It is now nearly 2 pm so the voices have lowered into a post-repas lullaby. Sentences no longer leap for my attention. I can feel a pull at my back and look behind to see a braided ten-year old using Ben’s velvet  painting eyes on me while sucking on a straw, immobilized. I wonder what it is that she sees in me or is she just lost in thought? Funnily enough, I find enough space around the sound. Wide-open spaces, like America.

My attention snaps back to the screen and these old stones are still there, in that haunted abandoned village far away. It must be night now with the time difference. No light but the stars, no sound but the wind.

How different, how unchanging. I will walk back soon to my Mom’s apartment, wrapping my pashmina around my neck with each step, rearranging it while waiting at the light. I will most likely be the only person not driving as I was on the way here.  I’ll keep an eye out for the cardinal that lives in the tree outside her front door. Weeks from now, I’ll remember the bell-ringing “all-righty”‘s and “You have a nice day now” as I walk around the Roman Arena in silence, utter silence knowing one is not better than the next, just different and unchanging.

33 comments

  1. Do you mean the "culture shift" since you lived in the States, or the "culture shift" simply between France and the States? I wonder if it is a little of both?

  2. How beautiful. It seems to me that we U.S. expats sometimes forget from whence we came when we suffer regular reminders about how loud, fat, ill-mannered, …….. (fill in the blank), Americans are without remembering the lovely sounds and sights you've described. I can remember very similar scenes from my hometown, and you've managed to make me homesick (in a good way.) Your photos are beautiful, too. What a lovely juxtapositional piece of writing!

  3. I love how you describe your surroundings be it the "haunted" village or the coffee shop. Where abouts in Michigan are you? I spent the first 20 years of life except for several years in Alsace and then vacations at grandparents in the South of France in Southwestern Michigan.

  4. I just love the juxtaposition of these photos with your words about being in a little coffee shop in Michigan.

    I really do wish you would make them into prints and put them with others into a book. Enjoy your time with family.

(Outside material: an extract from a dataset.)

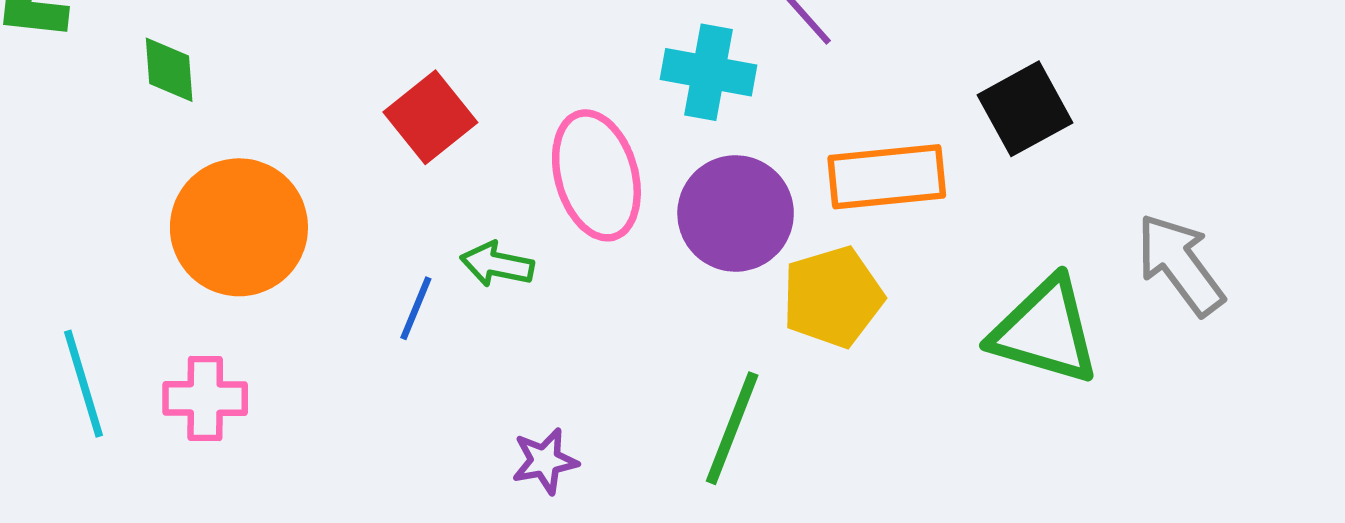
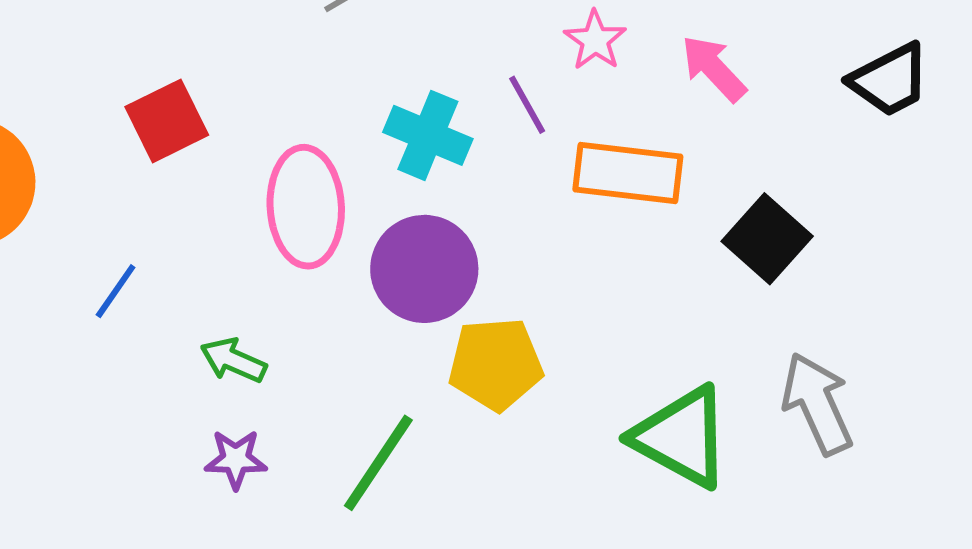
black square: (1025, 109) -> (767, 239), moved, turned -32
orange rectangle: (887, 177) -> (628, 173), moved
green arrow: (497, 264) -> (233, 360), moved
purple star: (545, 461) -> (236, 459), moved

  5. This post was so beautiful Heather. I could almost hear the voices in among the ruins. It makes you wonder why the people left that village. I hope you're having a wonderful time in NYC with your family.

    Enjoy your Thursday!
    XX
    Debra~

  6. Great writing and great photos.
    I am in the midst of studying the Sublime and Romanticism in art and your ruins are exactly what I have been looking at in the form of art this past reading break.
    Also, great writing! I am also in the midst of preparing a presentation on literary travel writing and I have to say what is missing from most literary travel by women is lovely sentences like you have written! Particularly Brenda Faser 😛 Her book, all over the map is terrible so far!

    Oye, can you tell I have locked myself inside my apartment to read all week?!? ha

    The Wanderfull Traveler

  7. Merci Karin. I am actually in Michigan where the rest of my family now lives. A slower pace but still so different! J'espere que tout va bien pour toi et la petit Oskar. Bisous.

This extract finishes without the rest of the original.